▸ PROBLEM TO SOLVE: In the listing beneath this line, copy exactly the lines starting with the one containing "Describe the element" and going on through the one containing "Task: Click on the Donate".

▸ RECORDS:

----------------------------------------

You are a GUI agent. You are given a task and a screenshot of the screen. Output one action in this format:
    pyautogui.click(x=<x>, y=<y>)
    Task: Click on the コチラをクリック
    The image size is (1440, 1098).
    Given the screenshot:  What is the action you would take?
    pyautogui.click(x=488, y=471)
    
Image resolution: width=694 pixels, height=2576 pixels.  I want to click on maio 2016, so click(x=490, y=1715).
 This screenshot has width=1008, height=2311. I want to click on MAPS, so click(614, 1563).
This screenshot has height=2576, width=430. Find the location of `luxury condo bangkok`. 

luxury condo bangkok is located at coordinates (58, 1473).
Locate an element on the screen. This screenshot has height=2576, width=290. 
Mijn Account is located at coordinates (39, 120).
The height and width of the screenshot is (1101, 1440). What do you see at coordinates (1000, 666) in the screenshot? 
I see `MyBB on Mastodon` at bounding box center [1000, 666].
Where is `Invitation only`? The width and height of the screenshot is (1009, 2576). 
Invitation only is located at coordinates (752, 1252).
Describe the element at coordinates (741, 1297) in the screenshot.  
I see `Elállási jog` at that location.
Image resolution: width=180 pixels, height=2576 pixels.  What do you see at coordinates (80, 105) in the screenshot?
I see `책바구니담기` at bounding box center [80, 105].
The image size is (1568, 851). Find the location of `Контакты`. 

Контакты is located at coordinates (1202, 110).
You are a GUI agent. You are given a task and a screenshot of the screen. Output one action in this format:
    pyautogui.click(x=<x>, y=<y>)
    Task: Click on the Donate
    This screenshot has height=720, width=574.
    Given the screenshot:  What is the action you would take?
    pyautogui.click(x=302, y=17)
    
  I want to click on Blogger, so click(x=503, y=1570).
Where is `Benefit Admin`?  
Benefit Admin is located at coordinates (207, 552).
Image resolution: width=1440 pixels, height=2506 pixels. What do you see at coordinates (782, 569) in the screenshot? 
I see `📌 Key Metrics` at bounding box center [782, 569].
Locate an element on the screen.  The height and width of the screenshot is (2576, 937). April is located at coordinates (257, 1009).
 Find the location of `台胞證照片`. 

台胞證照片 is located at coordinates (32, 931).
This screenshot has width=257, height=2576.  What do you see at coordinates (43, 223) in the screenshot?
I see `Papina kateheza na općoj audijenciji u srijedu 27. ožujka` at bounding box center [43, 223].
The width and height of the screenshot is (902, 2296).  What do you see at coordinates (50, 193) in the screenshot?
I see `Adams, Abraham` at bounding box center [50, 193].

----------------------------------------

▸ WRITTEN SOLUTION:
Describe the element at coordinates (741, 1297) in the screenshot.  
I see `Elállási jog` at that location.
Image resolution: width=180 pixels, height=2576 pixels.  What do you see at coordinates (80, 105) in the screenshot?
I see `책바구니담기` at bounding box center [80, 105].
The image size is (1568, 851). Find the location of `Контакты`. 

Контакты is located at coordinates (1202, 110).
You are a GUI agent. You are given a task and a screenshot of the screen. Output one action in this format:
    pyautogui.click(x=<x>, y=<y>)
    Task: Click on the Donate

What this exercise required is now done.